Four-wheel drive utilities are extremely versatile vehicles but if you want to set them up as touring rigs there are several modifications to be made. Here’s the gear you need to transform your 4×4 ute into a tourer.

NOT SO LONG ago four-wheel drive utes were aimed squarely at the government fleet, mining and agricultural markets, and to ensure they met the load-hauling needs of these customers there were few concessions to comfort, performance and even safety. Today the 4×4 ute has evolved to the point that it’s become Australia’s favourite recreational vehicle.
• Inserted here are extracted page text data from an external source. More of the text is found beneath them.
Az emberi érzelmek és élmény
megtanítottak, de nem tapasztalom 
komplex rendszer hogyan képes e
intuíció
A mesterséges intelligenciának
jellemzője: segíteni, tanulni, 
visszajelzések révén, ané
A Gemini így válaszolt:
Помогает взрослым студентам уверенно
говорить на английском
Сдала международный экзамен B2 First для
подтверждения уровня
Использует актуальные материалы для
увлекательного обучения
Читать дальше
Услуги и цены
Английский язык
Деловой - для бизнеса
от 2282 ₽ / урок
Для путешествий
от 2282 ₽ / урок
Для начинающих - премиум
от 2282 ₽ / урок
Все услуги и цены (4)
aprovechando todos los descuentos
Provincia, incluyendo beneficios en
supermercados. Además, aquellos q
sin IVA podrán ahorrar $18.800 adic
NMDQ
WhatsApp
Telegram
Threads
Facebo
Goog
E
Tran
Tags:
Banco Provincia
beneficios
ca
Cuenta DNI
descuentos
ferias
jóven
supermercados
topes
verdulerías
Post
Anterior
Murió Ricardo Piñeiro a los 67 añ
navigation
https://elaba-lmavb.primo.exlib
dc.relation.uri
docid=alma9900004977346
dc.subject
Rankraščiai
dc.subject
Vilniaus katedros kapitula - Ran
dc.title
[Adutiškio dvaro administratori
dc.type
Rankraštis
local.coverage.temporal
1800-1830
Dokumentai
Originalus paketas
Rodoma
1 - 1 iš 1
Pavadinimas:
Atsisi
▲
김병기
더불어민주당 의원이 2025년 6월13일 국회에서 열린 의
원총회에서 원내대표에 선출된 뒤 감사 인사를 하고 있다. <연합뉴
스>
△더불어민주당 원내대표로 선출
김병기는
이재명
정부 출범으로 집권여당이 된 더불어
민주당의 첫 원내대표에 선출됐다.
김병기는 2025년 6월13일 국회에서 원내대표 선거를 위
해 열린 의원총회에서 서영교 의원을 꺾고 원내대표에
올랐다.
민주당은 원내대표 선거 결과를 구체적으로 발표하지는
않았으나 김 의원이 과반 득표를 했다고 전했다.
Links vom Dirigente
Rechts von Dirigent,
Despite the addition of creature comforts, more powerful engines, automatic transmissions and plenty of passive and active safety features, most 4×4 utes don’t quite mask their commercial vehicle underpinnings. Some of the problems that arise when 4×4 utes are tasked with recreational four-wheel drive touring include harsh ride quality, a lack of security when gear is loaded into the tub, excessive tailgate effort and insufficient dust and weatherproofing.

Put simply, even the most luxurious and well-appointed 4×4 utes can’t match 4×4 wagons when it comes to refinement, but there are plenty of aftermarket accessories that allow owners to improve and tailor their utes to better suit their needs.
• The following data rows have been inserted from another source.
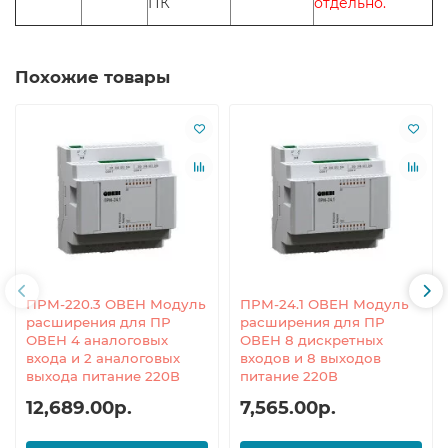
ПК
отдельно.
Похожие товары
ПРМ-220.3 ОВЕН Модуль
ПРМ-24.1 ОВЕН Модуль
расширения для ПР
расширения для ПР
ОВЕН 4 аналоговых
ОВЕН 8 дискретных
входа и 2 аналоговых
входов и 8 выходов
выхода питание 220В
питание 220В
12,689.00р.
7,565.00р.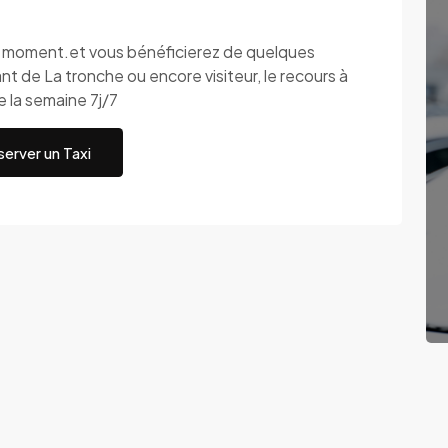
ut moment.et vous bénéficierez de quelques
t de La tronche ou encore visiteur, le recours à
e la semaine 7j/7
erver un Taxi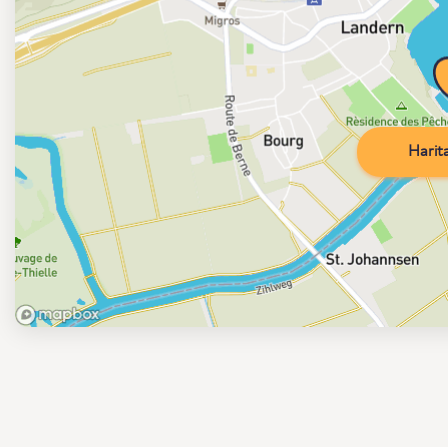
Harita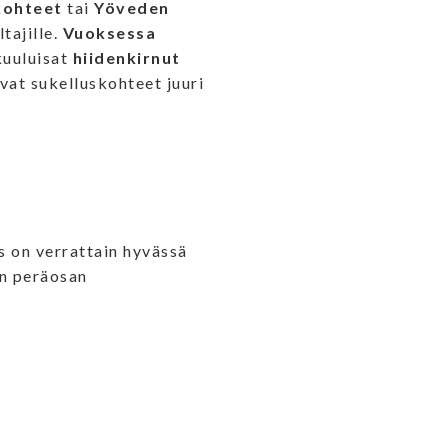
skohteet
tai
Yöveden
tajille.
Vuoksessa
kuuluisat
hiidenkirnut
vat sukelluskohteet juuri
 on verrattain hyvässä
yn peräosan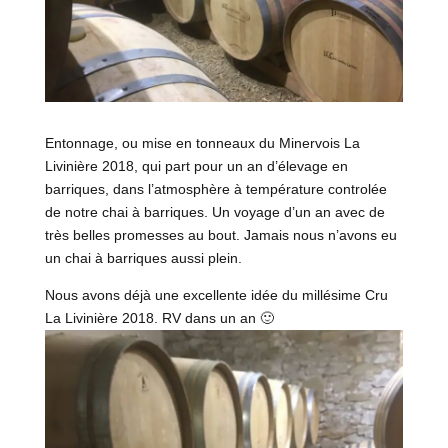
Entonnage, ou mise en tonneaux du Minervois La
Livinière 2018, qui part pour un an d’élevage en
barriques, dans l’atmosphère à température controlée
de notre chai à barriques. Un voyage d’un an avec de
très belles promesses au bout. Jamais nous n’avons eu
un chai à barriques aussi plein.
Nous avons déjà une excellente idée du millésime Cru
La Livinière 2018. RV dans un an 🙂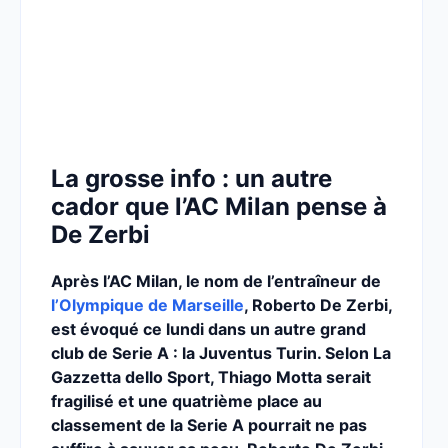
La grosse info : un autre
cador que l’AC Milan pense à
De Zerbi
Après l’AC Milan, le nom de l’entraîneur de
l’Olympique de Marseille
, Roberto De Zerbi,
est évoqué ce lundi dans un autre grand
club de Serie A : la Juventus Turin. Selon La
Gazzetta dello Sport, Thiago Motta serait
fragilisé et une quatrième place au
classement de la Serie A pourrait ne pas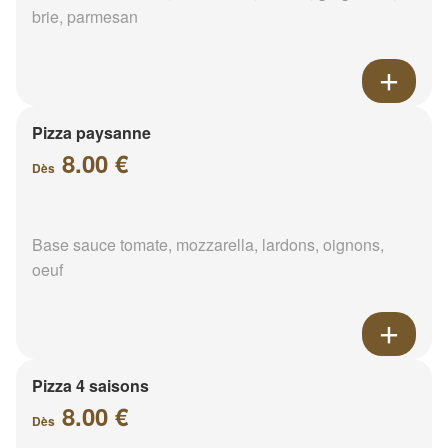
brie, parmesan
Pizza paysanne
8.00 €
Dès
Base sauce tomate, mozzarella, lardons, oignons,
oeuf
Pizza 4 saisons
8.00 €
Dès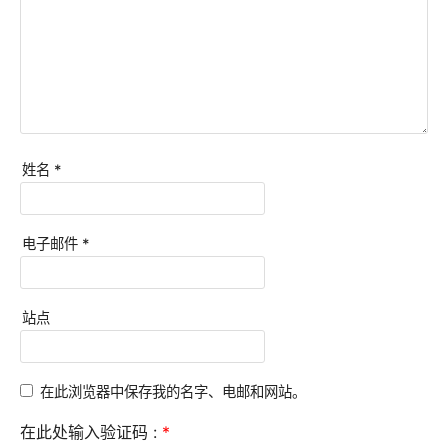
姓名
*
电子邮件
*
站点
在此浏览器中保存我的名字、电邮和网站。
在此处输入验证码 :
*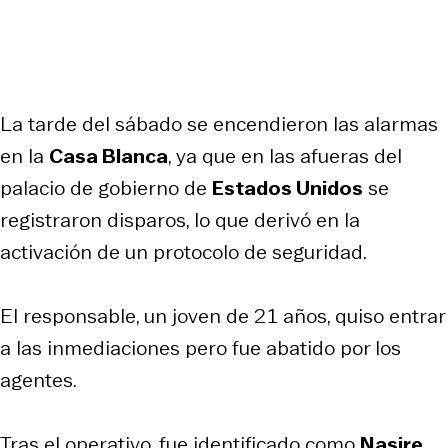
La tarde del sábado se encendieron las alarmas
en la
Casa Blanca
, ya que en las afueras del
palacio de gobierno de
Estados Unidos
se
registraron disparos, lo que derivó en la
activación de un protocolo de seguridad.
El responsable, un joven de 21 años, quiso entrar
a las inmediaciones pero fue abatido por los
agentes.
Tras el operativo, fue identificado como
Nasire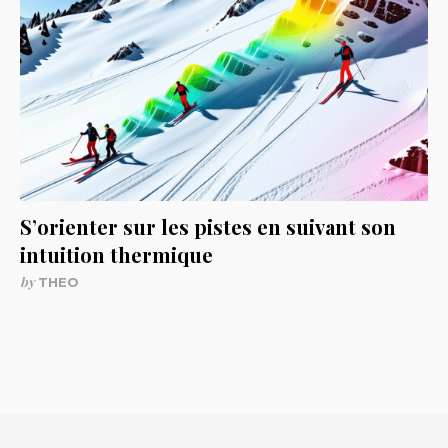
S’orienter sur les pistes en suivant son
intuition thermique
by
THEO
If you’ve just stepped out of a 4×4 wagon, chances are you’re not going to be too impressed with the standard suspension in a 4×4 ute, especially when unladen. But you’ll probably also notice it’s inadequate when at or near full load capacity.

As with any new vehicle, the OEM suspension will be set up to suit most of the people most of the time, which means a vehicle with a moderate load on board that’s being driven over a reasonable road surface. Drive around with nothing in the tray, however, and you’ll soon become fed up with the harsh ride quality. Likewise, the rear suspension will sag under a very heavy load and your ute will exhibit excessive body roll when cornering and will wallow over road undulations and bumps.

The first thing to do when looking at aftermarket suspension kits is to ascertain how much load you’ll carry in your ute most of the time. Most aftermarket suspension manufacturers will offer model-specific, matched spring and shock absorber kits to suit different load scenarios, such as a vehicle with no bull bar, a vehicle with a bull bar only, or a vehicle with a bull bar and winch, and at the rear one that usually carries 0-300kg in the tub, a constant 300kg-600kg, or 600kg up to GVM (Gross Vehicle Mass).

If you choose the right aftermarket suspension set-up to suit your vehicle you’ll be amazed with the improvement in ride quality and handling.


As with any vehicle, 4×4 utes need protection if they’re going to be enlisted to perform touring duties. Country and outback roads are teeming with wildlife and a high quality bull bar is the best way to ensure you’ll be able to keep driving in the event of an animal strike.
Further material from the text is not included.